Note: If you installed Spark with the MapR Installer, the following steps are not required.
  1. Copy hive-site.xml file into the SPARK_HOME/conf directory so that Spark and Spark-SQL recognize the Hive Metastore configuration.
  2. Configure the Hive version in the /opt/mapr/spark/spark-<version>/mapr-util/compatibility.version file:
    hive_versions=<version>
  3. If you are running Spark 1.5.2 or Spark 1.6.1, add the following additional properties to the /opt/mapr/spark/spark-<version>/conf/spark-defaults.conf file:
    Property Configuration Requirements
    spark.yarn.dist.files Option 1: For Spark on YARN, specify the location of the hive-site.xml and the datanucleus JARs.

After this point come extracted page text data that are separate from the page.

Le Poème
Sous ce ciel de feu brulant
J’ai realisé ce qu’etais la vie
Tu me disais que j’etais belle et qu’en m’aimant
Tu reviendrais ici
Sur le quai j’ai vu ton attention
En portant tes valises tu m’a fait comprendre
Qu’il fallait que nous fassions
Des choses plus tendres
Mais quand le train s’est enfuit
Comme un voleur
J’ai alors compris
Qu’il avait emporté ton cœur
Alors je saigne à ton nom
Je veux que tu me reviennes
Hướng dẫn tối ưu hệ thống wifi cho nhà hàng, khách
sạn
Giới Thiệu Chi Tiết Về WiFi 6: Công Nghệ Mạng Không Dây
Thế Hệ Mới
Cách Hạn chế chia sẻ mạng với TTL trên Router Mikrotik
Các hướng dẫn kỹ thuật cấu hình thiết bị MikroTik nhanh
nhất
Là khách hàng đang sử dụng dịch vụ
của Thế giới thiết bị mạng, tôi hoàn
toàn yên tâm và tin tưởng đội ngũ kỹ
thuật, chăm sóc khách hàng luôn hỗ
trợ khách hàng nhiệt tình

    /opt/mapr/hive/hive-<hive-version>/conf/hive-site.xml,/opt/mapr/hive/<version>/lib/datanucleus-api-jdo-<version>.jar,/opt/mapr/hive/<version>/lib/datanucleus-core-<version>.jar,/opt/mapr/hive/hive-1.2/lib/datanucleus-rdbms-<version>.jar
    Option 2:For Spark on YARN, store hive-site.xml and datanucleus JARs on MapR-FS and use the following syntax:
    maprfs:///<path to hive-site.xml>,maprfs:///<path to datanucleus jar files>
    spark.sql.hive.metastore.version Specify the Hive version that you are using:
    • For Hive 1.2.0, set the value to 1.2.0
    • For Hive 0.13, set the value to 0.13
    • For Hive 1.0, set the value to 1.0.0
    spark.sql.hive.metastore.jars Specify the classpath to JARS for Hive, Hive dependencies, and Hadoop. These files must be available on the node from which you submit Spark jobs.

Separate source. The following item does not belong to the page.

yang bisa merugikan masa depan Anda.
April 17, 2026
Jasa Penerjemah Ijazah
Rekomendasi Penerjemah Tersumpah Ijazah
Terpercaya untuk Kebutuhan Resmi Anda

    /opt/mapr/hadoop/hadoop-<hadoop-version>/etc/hadoop:/opt/mapr/hadoop/hadoop-<hadoop-version>/share/hadoop/common/lib/*:<rest of hadoop classpath>:/opt/mapr/hive/hive-<version>/lib/accumulo-core-<version>.jar:/opt/mapr/hive/hive-<version>/lib/hive-contrib-<version>.jar:<rest of hive classpath>
    For example, if you run Spark 1.5.2 with Hive 1.2 you can set the following classpath:
    /opt/mapr/hadoop/hadoop-2.7.0/etc/hadoop:/opt/mapr/hadoop/hadoop-2.7.0/share/hadoop/common/lib/*:/opt/mapr/hadoop/hadoop-2.7.0/share/hadoop/common/*:/opt/mapr/hadoop/./hadoop-2.7.0/share/hadoop/mapreduce/*:/opt/mapr/hadoop/hadoop-2.7.0/share/hadoop/yarn/*:/opt/mapr/hive/hive-1.2/lib/accumulo-core-1.6.0.jar:/opt/mapr/hive/hive-1.2/lib/hive-contrib-1.2.0-mapr-1508.jar:/opt/mapr/hive/hive-1.2/lib/*

    For more information, see the Apache Spark documentation.

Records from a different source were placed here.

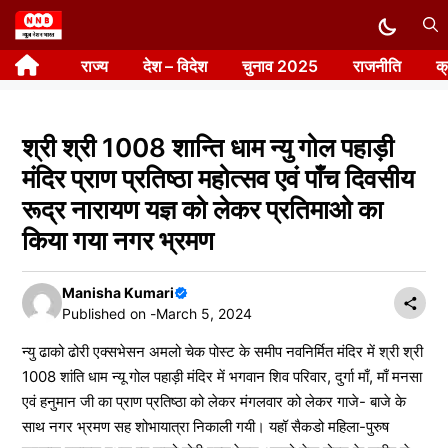
Skip
to
राज्य
देश – विदेश
चुनाव 2025
राजनीति
क
content
श्री श्री 1008 शान्ति धाम न्यु गोल पहाड़ी
मंदिर प्राण प्रतिष्ठा महोत्सव एवं पाँच दिवसीय
रूद्र नारायण यज्ञ को लेकर प्रतिमाओ का
किया गया नगर भ्रमण
Manisha Kumari
Published on -
March 5, 2024
न्यु ढाको ढोरी एक्सभेसन अमलो चेक पोस्ट के समीप नवनिर्मित मंदिर में श्री श्री
1008 शांति धाम न्यू गोल पहाड़ी मंदिर में भगवान शिव परिवार, दुर्गा माँ, माँ मनसा
एवं हनुमान जी का प्राण प्रतिष्ठा को लेकर मंगलवार को लेकर गाजे- बाजे के
साथ नगर भ्रमण सह शोभायात्रा निकाली गयी। यहॉ सैकडो महिला-पुरुष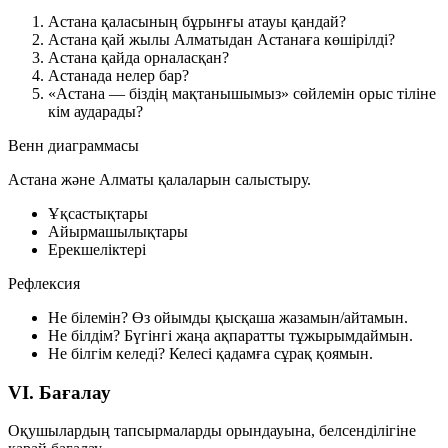
Астана қаласының бұрынғы атауы қандай?
Астана қай жылы Алматыдан Астанаға көшірілді?
Астана қайда орналасқан?
Астанада нелер бар?
«Астана — біздің мақтанышымыз» сөйлемін орыс тіліне
кім аударады?
Венн диаграммасы
Астана және Алматы қалаларын салыстыру.
Ұқсастықтары
Айырмашылықтары
Ерекшеліктері
Рефлексия
Не білемін?
Өз ойымды қысқаша жазамын/айтамын.
Не білдім?
Бүгінгі жаңа ақпаратты тұжырымдаймын.
Не білгім келеді?
Келесі қадамға сұрақ қоямын.
VI. Бағалау
Оқушылардың тапсырмаларды орындауына, белсенділігіне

  4. To verify the integration, run the following command as the mapr user or as a user that mapr impersonates:
    MASTER=<master-url> <spark-home>/bin/run-example sql.hive.HiveFromSpark

    The master URL for the cluster is either spark://<host>:7077 , yarn-client, or yarn-cluster.

Note: The default port for both HiveServer 2 and the Spark Thrift server is 10000. Therefore, before you start the Spark Thrift server on node where HiveServer 2 is running, verify that there is no port conflict.